• _Problem description_: In the listing below, find every line with the string "across" and pull it out.

*** Opening of Records provided ***

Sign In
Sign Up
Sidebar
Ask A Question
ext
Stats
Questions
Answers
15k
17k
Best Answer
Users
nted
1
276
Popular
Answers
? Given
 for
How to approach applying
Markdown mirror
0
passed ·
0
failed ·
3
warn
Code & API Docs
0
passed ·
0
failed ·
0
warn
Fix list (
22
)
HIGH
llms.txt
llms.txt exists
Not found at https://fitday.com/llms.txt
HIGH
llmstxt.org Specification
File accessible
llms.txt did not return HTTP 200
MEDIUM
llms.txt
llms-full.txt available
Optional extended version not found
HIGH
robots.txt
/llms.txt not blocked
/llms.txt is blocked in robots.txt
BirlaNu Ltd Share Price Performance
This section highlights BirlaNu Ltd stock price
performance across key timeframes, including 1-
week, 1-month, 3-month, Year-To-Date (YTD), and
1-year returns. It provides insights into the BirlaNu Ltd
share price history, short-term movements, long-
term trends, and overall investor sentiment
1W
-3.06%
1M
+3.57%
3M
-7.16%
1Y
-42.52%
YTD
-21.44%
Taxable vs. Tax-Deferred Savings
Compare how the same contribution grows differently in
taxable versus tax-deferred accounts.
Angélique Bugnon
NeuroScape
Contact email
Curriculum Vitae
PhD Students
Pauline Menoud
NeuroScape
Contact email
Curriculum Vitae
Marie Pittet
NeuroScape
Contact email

*** Close of Records provided ***
*** Opening of Records provided ***

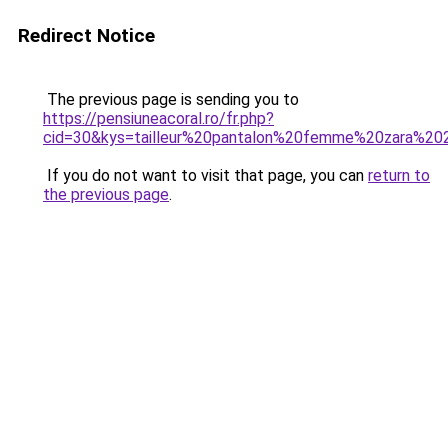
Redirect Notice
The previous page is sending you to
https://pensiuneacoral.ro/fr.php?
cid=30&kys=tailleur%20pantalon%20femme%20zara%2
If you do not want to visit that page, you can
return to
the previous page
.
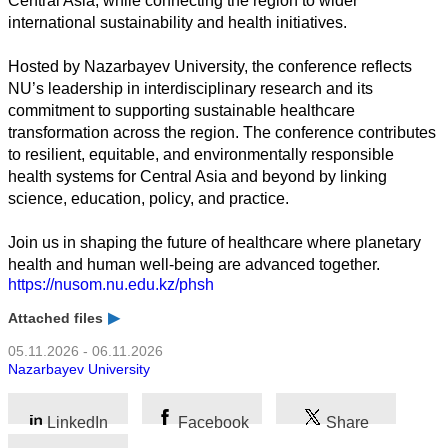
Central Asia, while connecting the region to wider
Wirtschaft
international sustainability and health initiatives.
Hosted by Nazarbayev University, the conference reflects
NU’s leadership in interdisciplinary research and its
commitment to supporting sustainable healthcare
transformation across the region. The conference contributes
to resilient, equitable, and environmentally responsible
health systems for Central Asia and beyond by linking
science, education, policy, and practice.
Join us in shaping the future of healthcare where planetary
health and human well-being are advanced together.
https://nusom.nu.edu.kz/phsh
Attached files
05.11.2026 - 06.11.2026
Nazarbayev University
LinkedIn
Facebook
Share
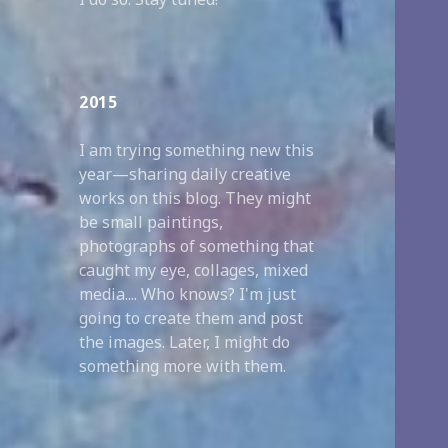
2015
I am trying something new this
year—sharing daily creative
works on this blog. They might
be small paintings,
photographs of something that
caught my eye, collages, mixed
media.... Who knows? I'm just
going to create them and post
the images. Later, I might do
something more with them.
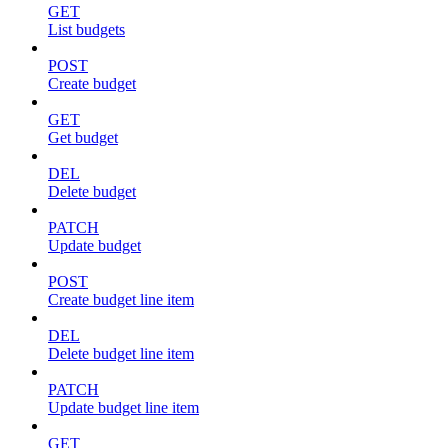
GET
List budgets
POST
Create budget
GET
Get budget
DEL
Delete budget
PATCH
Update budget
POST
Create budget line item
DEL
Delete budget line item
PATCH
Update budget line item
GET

*** Close of Records provided ***

• _Answer to this exercise_:
performance across key timeframes, including 1-
transformation across the region. The conference contributes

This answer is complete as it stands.